How Big Is Big Data?

A survey about big data “sizes” for some of the most prominent big data sources

Luca Clissa
Towards Data Science

--

Ever wondered how big is Big Data? This article tries to draw an up-to-date comparison of the data generated by some of the most renowned data producers.

CERN Tier-0 data center. Image credit: CERN

We are witnessing an ever-increasing production of digital data, so much to earn our epoch the title of Big Data era. Multiple and diverse players contribute to this growth, ranging from tech companies to standard industries, media agencies, institutions and research labs. Moreover, even everyday objects can collect data nowadays, thus including also ordinary people among data producers.

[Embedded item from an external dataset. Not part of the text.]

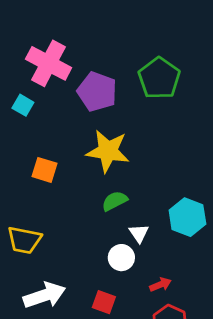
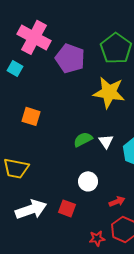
yellow star: (108, 151) -> (109, 92), moved
white triangle: (139, 233) -> (106, 141), moved
red square: (104, 302) -> (67, 208), moved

By and large, the modern trends in data production are driven by two main factors: the digital services offered by several stakeholders from different sectors and their use at scale by millions of users.

Although reconstructing the amounts of generated data is very hard due to the lack of official information, an attempt can be made by integrating multiple sources of various nature.

Big Data sizes in 2021

Image by the author. For the interactive version please visit: datapane.com/lclissa/big-data-2021/

Interactive version linked in the caption featuring clickable links redirecting to all the sources consulted for the estimation.

The first think that catches the eye is surely the huge bubble in the top right corner. This illustrates the data detected by the electronic equipment of the Large Hadron Collider (LHC) experiments at CERN. In one year, the amount of processed information is around 40k ExaBytes (EB), which is 40 thousands billion gigabytes. To get an idea, that could be ten times the amount of data ever stored on Amazon S3!

However, not all of these data are of interest. Hence, the information actually recorded shrinks down to some hundreds of PetaBytes (PB) per year (160 and 240 for real and simulated data), and it will grow by nearly one order of magnitude in the upcoming High Luminosity (HL-LHC) upgrade.

Commercial big data sources also experience similar volumes. Google Search Index has an estimated size in the order of less than a hundred PB, with company-fellow service YouTube being around 4 times as big.

The same relations can be reconstructed for Instagram and Facebook yearly photo uploads, respectively.

Regarding more proper storage services, like Dropbox, the sizes increase to something in the range of a few hundreds PB, similar to the HL upgrade for LHC experiments.

However, streaming data account for a consistent slice of the big data market. Services like Netflix and electronic communications generate traffic from one to two orders of magnitude more than mere data producers.
Remarkably, the scientific community plays an important role also in this respect. For instance, the traffic coming from the circulation of LHC data thanks to the Worldwide LHC Computing Grid (WLCG) amounts to thousands of petabytes per year.

Fermi estimation process

...but where do these figures come from?

Precisely reconstructing the amounts of data produced by an organization — especially large ones — is very hard, if even possible. Indeed, not all companies track down this information in the first place. Even if so, such data are typically not shared with the general public.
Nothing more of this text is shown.